Network ports: No customization options. Continue.

Security groups: No options. Continue.

Key pair: Create SSH key. Save private and public key to ~/.ssh/<key-name> and ~/.ssh/<key-name>.pub, respectively.

Configuration: Skip for now. Continue.

Server Groups: No options. Continue.

Scheduler hints: Skip for now. Continue.

Metadata: Skip for now. Later, can set environment variables (?) this way. May be useful for identifying specific PEcAn nodes.

Now, click “Launch instance”.

Once the instance launches, you can access it from a console in the browser. However, the default IP address it uses is accessible only from the browser and other nodes on the cloud. To access the machine from a terminal, you need to Allocate a floating IP, which is the IP that can be used to access the instance remotely. From the instance “Actions” menu, select “Allocate a Floating IP” and click through the process, ending by clicking “Allocate”. At that point, you assuming the instance is running, you should be able to connect to it via SSH, with a command like:

ssh -i /path/to/private-key.pem <usermane>@<ip address>

This can be automated by adding an entry like this to ~/.ssh/config (replacing <host name> with anything you want):

Host <host name>
	HostName <ip address>
	User <user name>
	IdentityFile /path/to/private-key.pem

Then, you will be able to log in by simply typing: ssh <host name>.

Additional configuration

To remove the annoying “group not found” message on login, add a line like the following to /etc/group:

<groupname>:x:<groupid>:<username>
# E.g.
homegroup:x:1234567:ashiklom

To remove the unable to resolve host <hostname> message, add <hostname> to the /etc/hosts file next to localhost.

Additional storage via volumes

The basic cloud units do not come with much storage. The way to add large quantities of storage is via “Volumes”.

To create a volume, in OpenStack, go to “Volumes” and click “+ Create Volume”. Then, give the volume a name and a storage allocation.

To attach the volume to an instance, go to “Instances”, go to the drop-down menu of your instance, and click “Attach volume”. Select the volume from the drop-down menu and click “Attach” to attach the volume.

Attaching the volume just makes the device available to the image. The volume still needs to be formatted and mounted to actually be accessible by the instance. The following instructions create a volume with filesystem ext4 and mount it to /data on the image.

First, identify the name of the volume.

sudo fdisk -l

Most likely, the device will be something like /dev/vdb (/dev/vda is the image’s own storage).
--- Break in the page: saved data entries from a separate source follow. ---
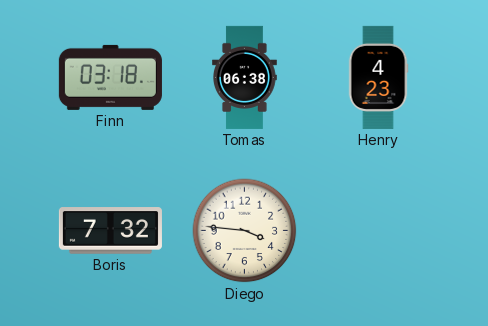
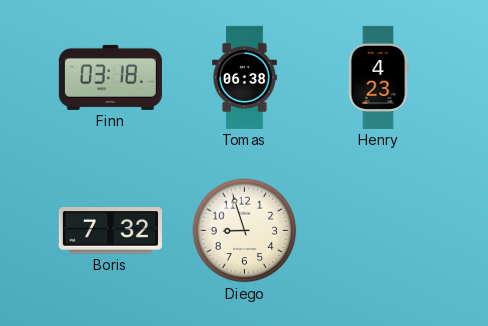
Diego: 3:46 -> 8:57
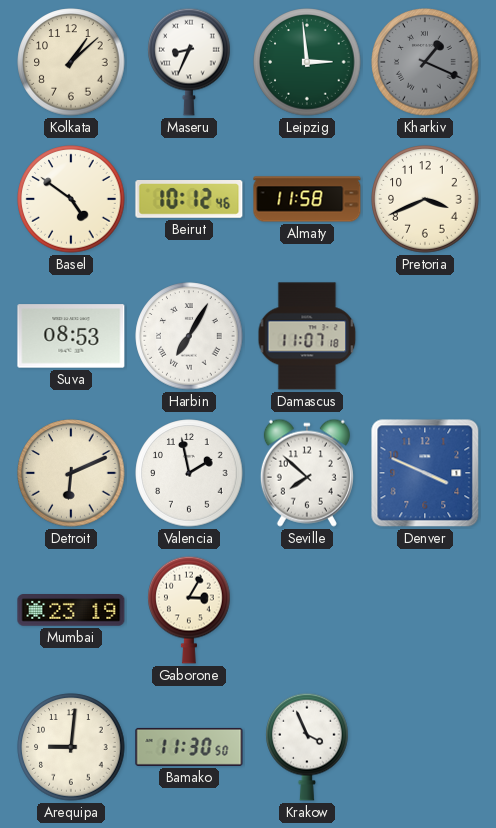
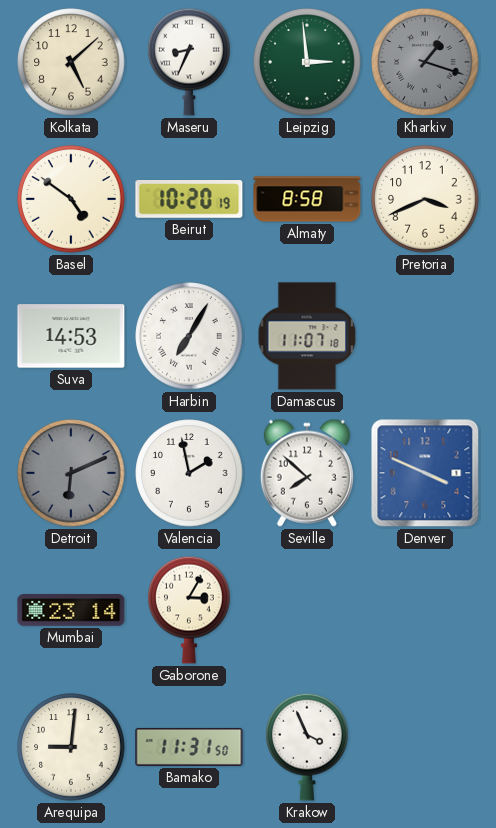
Kolkata: 1:08 -> 5:08
Kharkiv: 1:19 -> 1:18
Beirut: 10:12 -> 10:20
Almaty: 11:58 -> 8:58
Suva: 08:53 -> 14:53
Detroit dial: cream -> grey
Mumbai: 23:19 -> 23:14
Bamako: 11:30 -> 11:31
Next, open the device for editing with fdisk.

sudo fdisk /dev/vdb

This should drop you into fdisk’s interactive prompt. To see a help menu, type m and hit enter. Note that when running interactively, most of the commands will not actually make any changes until you specifically ask fdisk to *w*rite the changes to disk with w. You can quit fdisk without saving with q.

Within fdisk, first create a partition table. Since we only have one partition, it doesn’t matter much what kind of table is used – here, we will use the DOS (MBR) partition table. To create this table, use the o command.

Now that the disk has a partition table, we need to add an actual partition. The disk can be partitioned however we want, but for simplicity, we will just create one partition that takes up the entire disk. To begin creating a *n*ew partition, enter the n command. This will drop you into an interactive prompt for creating the partition. The prompt allows you to modify the start and end location (i.e. size) of the partition, and other options, but for our purposes, selecting all the defaults (create a partition that takes up the entire disk) is fine.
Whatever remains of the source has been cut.